La grande enquête « Les Français et l’Assemblée nationale » révèle un certain désaveu du Parlement de la part de nos concitoyens. Avez-vous été surprise par les conclusions de cette étude ?
Le constat de désamour des Français pour la politique n’est pas nouveau. Les dernières élections législatives en particulier s’en sont fait l’écho de deux façons : d’une part un taux d’abstention historique, de l’autre un renouvellement inédit du Parlement caractérisé par son rajeunissement, sa féminisation, son ouverture sur la société civile. En quatre ans, nous nous sommes efforcés de renouveler l’exercice de notre mandat, nos pratiques et d’aller vers nos concitoyens. Cette étude nous montre que plus ces derniers connaissent leur représentant et sont sensibilisés aux enjeux de cette représentation, plus leur confiance et leur satisfaction sont élevées. Ainsi, je suis convaincue que nos concitoyens ne réclament pas moins de Parlement : ils en attendent plus, et ils ont raison ! Ce que j’entends au quotidien et que nous avons tous entendu lors du Grand débat ou de la convention citoyenne pour le climat, c’est qu’ils souhaitent, à raison, un renforcement de la démocratie, participative et représentative. Regagner leur confiance passe donc par un Parlement fort, qui soit capable d’exercer pleinement ses prérogatives afin de répondre aux attentes des Français.
Aussi pour répondre à cette défiance et rapprocher le Parlement des citoyens, vous plaidez pour un Parlement renforcé en rééquilibrant les pouvoirs entre l’exécutif et le législatif. Qu’entendez-vous par là ?
La nécessité de ce rééquilibrage fait consensus parmi la classe politique et les propositions sont nombreuses pour faire peser la balance d’un côté ou de l’autre. C’est d’ailleurs dans ce cadre que j’avais moi-même proposé que les élections présidentielles et législatives aient lieu le même jour afin, entre autres, de réduire l’effet d’entrainement de la première sur les secondes et de permettre une représentation plus juste et diverse des Français. De fait, les outils du parlementarisme rationnalisé, l’élection du Président au suffrage universel direct, l’apparition du « fait majoritaire » font pencher la balance du côté de l’Exécutif. Sur certains points il convient de rétablir une forme d’équité : la représentation nationale est enserrée dans un carcan de règles qui limitent son action. C’est là que peut intervenir la mécanique parlementaire. A mon sens, nous pouvons renforcer le poids du Parlement sans bouleverser les grands équilibres qui fondent la stabilité de notre régime et sa résilience aux crises. Une rénovation plutôt qu’une révolution, tel est l’objet de mes propositions. Par exemple, en matière de droit d’amendement, le gouvernement qui dispose déjà d’un temps long pour préparer ses projets doit être soumis au même délai de dépôt que les parlementaires et s’abstenir de proposer des ajouts substantiels sans que le Parlement ne puisse les expertiser. Cette équité renforcée participerait à la qualité des lois adoptées.

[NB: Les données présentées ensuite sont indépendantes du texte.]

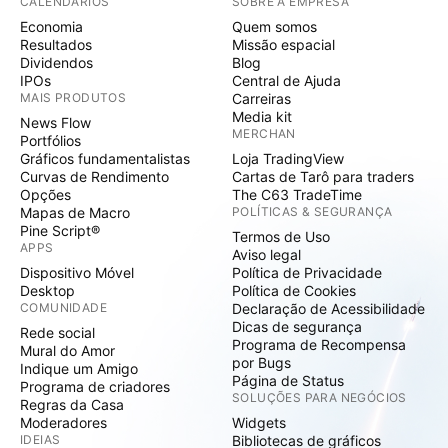
CALENDÁRIOS
SOBRE A EMPRESA
Economia
Quem somos
Resultados
Missão espacial
Dividendos
Blog
IPOs
Central de Ajuda
MAIS PRODUTOS
Carreiras
Media kit
News Flow
MERCHAN
Portfólios
Gráficos fundamentalistas
Loja TradingView
Curvas de Rendimento
Cartas de Tarô para traders
Opções
The C63 TradeTime
Mapas de Macro
POLÍTICAS & SEGURANÇA
Pine Script®
Termos de Uso
APPS
Aviso legal
Dispositivo Móvel
Política de Privacidade
Desktop
Política de Cookies
COMUNIDADE
Declaração de Acessibilidade
Dicas de segurança
Rede social
Programa de Recompensa
Mural do Amor
por Bugs
Indique um Amigo
Página de Status
Programa de criadores
SOLUÇÕES PARA NEGÓCIOS
Regras da Casa
Moderadores
Widgets
IDEIAS
Bibliotecas de gráficos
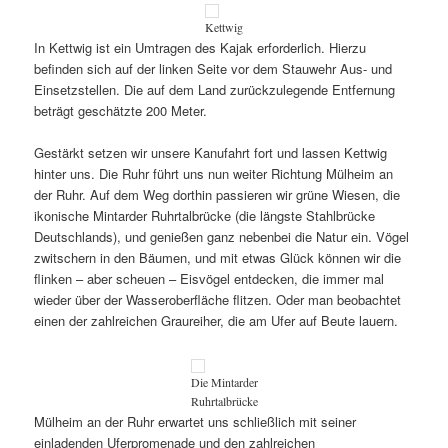
Kettwig
In Kettwig ist ein Umtragen des Kajak erforderlich. Hierzu
befinden sich auf der linken Seite vor dem Stauwehr Aus- und
Einsetzstellen. Die auf dem Land zurückzulegende Entfernung
beträgt geschätzte 200 Meter.
Gestärkt setzen wir unsere Kanufahrt fort und lassen Kettwig
hinter uns. Die Ruhr führt uns nun weiter Richtung Mülheim an
der Ruhr. Auf dem Weg dorthin passieren wir grüne Wiesen, die
ikonische Mintarder Ruhrtalbrücke (die längste Stahlbrücke
Deutschlands), und genießen ganz nebenbei die Natur ein. Vögel
zwitschern in den Bäumen, und mit etwas Glück können wir die
flinken – aber scheuen – Eisvögel entdecken, die immer mal
wieder über der Wasseroberfläche flitzen. Oder man beobachtet
einen der zahlreichen Graureiher, die am Ufer auf Beute lauern.
Die Mintarder
Ruhrtalbrücke
Mülheim an der Ruhr erwartet uns schließlich mit seiner
einladenden Uferpromenade und den zahlreichen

Je propose également de donner au Parlement la capacité de faire aboutir ses propres initiatives lorsqu’elles sont issues de travaux d’évaluation transpartisans ou font l’objet d’un consensus fort à l’image de propositions de loi largement cosignées comme le texte sur la fin de vie. Ces initiatives sont souvent de grande qualité, mais elles peuvent difficilement aboutir aujourd’hui sans le soutien actif et l’intervention du gouvernement. Je suggère donc de consacrer de nouveaux pouvoirs à la main d’une Conférence des Présidents à la gouvernance rénovée afin de faire prospérer ces textes d’origine parlementaire. Il me semble essentiel de libérer et valoriser le travail législatif du Parlement. Sur ce point, je note avec satisfaction que certaines de mes propositions ont été saluées par mes collègues députés de l’opposition et sénateurs.

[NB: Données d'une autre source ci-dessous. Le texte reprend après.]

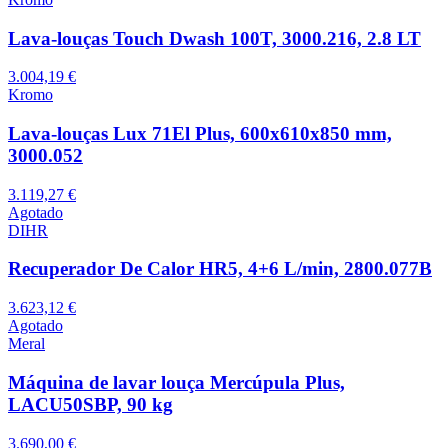
Lava-louças Touch Dwash 100T, 3000.216, 2.8 LT
3.004,19 €
Kromo
Lava-louças Lux 71El Plus, 600x610x850 mm,
3000.052
3.119,27 €
Agotado
DIHR
Recuperador De Calor HR5, 4+6 L/min, 2800.077B
3.623,12 €
Agotado
Meral
Máquina de lavar louça Mercúpula Plus,
LACU50SBP, 90 kg
3.690,00 €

Dans votre rapport, vous insistez notamment sur la « maîtrise du temps ». De quoi s’agit-il ?
La ressource « temps » tend à se raréfier à mesure que le rythme de notre société accélère et fait peser une pression toujours plus grande sur le politique. Pourtant, sa maîtrise est l’une des clés pour un Parlement renforcé. Notre ordre du jour, qui reste en grande partie à la main du gouvernement, est embolisé alors que notre calendrier parlementaire reste engoncé dans un régime de sessions qui ne nous permettent pas d’exercer en continu l’ensemble de nos prérogatives. De surcroit, il est peu prévisible et surtout peu lisible pour nos concitoyens. On recourt par ailleurs de manière systématique à la procédure accélérée ce qui a pour effet induit d’écraser les délais d’examen des textes. Celle-ci nous permet de légiférer vite mais pour légiférer mieux encore, nous avons besoin d’un temps minimum de préparation. Un calendrier homogène permettant le plein exercice des prérogatives parlementaires, un programme de travail connu ouvrant la voie à l’évaluation des dispositions qui vont être réformées et l’organisation de larges consultations, des délais d’examen incompressibles permettant des travaux préparatoires fouillés en amont, toutes ces propositions sont au service de la qualité de nos délibérations. La maîtrise du temps recouvre ainsi une variété d’aspects qui tous sont indispensables au bon fonctionnement de notre Parlement. Elle renvoie elle-aussi à l’équité : le rééquilibrage des pouvoirs institutionnels passe à mon sens par la prévisibilité et l’anticipation du travail parlementaire. La maîtrise du temps, c’est aussi, comme je l’évoquais plus tôt, la possibilité pour le Parlement de maîtriser les différentes étapes du cheminement des textes dont il est à l’initiative. Chacun des pouvoirs doit être en capacité de maîtriser le rythme d’examen d’un texte et la longueur de la navette parlementaire, le droit d’initiative n’étant pas grand-chose sans la capacité à les faire aboutir. Ce dernier point vaut pour les oppositions auxquelles la démocratie commande de réserver un temps d’ordre du jour en fonction de leur importance respective.
Plus que l’inflation législative en tant que telle, vous souhaitez aussi lutter contre les lois bavardes. Comment ?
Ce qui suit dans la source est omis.